[DATA SHOWN — start]

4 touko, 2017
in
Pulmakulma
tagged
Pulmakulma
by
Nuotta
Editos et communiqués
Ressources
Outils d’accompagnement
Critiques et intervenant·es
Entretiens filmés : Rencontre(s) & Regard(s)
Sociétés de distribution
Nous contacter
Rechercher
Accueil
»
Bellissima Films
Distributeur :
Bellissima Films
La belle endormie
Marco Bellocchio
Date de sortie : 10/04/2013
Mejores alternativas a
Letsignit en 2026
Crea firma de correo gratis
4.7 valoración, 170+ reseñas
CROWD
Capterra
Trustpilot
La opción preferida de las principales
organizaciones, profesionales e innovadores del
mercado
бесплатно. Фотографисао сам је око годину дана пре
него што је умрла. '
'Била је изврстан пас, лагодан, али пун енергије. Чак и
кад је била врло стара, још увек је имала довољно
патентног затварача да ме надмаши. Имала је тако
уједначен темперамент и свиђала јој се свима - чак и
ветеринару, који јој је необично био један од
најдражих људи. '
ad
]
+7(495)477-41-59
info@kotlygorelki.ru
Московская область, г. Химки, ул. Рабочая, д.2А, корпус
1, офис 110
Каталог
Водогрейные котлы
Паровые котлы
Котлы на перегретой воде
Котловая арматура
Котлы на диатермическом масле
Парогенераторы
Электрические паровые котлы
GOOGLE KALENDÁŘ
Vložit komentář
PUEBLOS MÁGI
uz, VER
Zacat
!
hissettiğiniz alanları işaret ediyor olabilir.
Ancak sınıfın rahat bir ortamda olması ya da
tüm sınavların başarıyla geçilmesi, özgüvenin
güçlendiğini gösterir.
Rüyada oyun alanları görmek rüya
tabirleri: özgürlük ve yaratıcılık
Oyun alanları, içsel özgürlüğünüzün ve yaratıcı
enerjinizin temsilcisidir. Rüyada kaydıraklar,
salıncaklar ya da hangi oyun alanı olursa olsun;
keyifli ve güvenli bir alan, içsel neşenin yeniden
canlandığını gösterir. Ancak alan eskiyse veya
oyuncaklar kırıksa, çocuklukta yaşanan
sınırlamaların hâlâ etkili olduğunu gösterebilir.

[DATA SHOWN — finish]
[DATA SHOWN — start]

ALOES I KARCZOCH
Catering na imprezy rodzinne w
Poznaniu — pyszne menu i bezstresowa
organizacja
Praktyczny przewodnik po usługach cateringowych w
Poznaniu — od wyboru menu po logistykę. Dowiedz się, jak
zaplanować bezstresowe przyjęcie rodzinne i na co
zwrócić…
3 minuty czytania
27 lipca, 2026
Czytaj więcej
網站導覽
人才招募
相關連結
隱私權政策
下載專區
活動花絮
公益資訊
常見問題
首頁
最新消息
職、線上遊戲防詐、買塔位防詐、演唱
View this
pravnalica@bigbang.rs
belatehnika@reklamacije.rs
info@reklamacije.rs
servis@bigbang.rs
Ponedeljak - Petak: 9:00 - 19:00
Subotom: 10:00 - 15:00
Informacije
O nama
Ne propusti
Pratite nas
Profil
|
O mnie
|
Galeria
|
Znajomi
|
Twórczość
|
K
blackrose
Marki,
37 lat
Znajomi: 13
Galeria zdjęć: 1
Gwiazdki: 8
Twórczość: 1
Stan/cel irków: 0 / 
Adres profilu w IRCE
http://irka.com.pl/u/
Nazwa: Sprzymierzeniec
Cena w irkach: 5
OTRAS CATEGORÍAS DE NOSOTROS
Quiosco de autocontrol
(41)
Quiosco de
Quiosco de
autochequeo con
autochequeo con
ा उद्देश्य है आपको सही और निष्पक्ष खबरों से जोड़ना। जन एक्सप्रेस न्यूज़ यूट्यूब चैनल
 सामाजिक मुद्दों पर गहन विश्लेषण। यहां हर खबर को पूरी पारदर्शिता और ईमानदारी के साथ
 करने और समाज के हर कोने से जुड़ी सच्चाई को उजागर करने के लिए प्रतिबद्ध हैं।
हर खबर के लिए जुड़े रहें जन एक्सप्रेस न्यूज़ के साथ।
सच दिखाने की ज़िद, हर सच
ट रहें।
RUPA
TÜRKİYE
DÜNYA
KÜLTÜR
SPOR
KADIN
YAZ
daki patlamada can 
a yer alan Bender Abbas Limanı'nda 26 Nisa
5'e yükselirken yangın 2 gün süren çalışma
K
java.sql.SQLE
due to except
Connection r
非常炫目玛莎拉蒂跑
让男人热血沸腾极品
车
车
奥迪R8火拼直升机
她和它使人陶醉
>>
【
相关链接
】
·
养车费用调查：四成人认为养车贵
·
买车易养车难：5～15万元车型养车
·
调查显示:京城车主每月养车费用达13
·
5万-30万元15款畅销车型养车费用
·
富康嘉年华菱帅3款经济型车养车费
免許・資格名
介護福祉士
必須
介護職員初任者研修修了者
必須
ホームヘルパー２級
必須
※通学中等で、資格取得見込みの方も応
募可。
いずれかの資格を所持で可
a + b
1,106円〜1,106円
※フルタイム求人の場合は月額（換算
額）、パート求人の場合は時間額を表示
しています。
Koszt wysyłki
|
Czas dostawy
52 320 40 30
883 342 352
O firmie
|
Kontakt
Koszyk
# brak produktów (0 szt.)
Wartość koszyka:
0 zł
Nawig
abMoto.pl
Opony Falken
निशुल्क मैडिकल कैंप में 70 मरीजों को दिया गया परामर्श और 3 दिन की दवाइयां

[DATA SHOWN — finish]

Determine how many lines of the material above contain "bigbang", and give that number with no other words.

◆ YOUR RESPONSE
2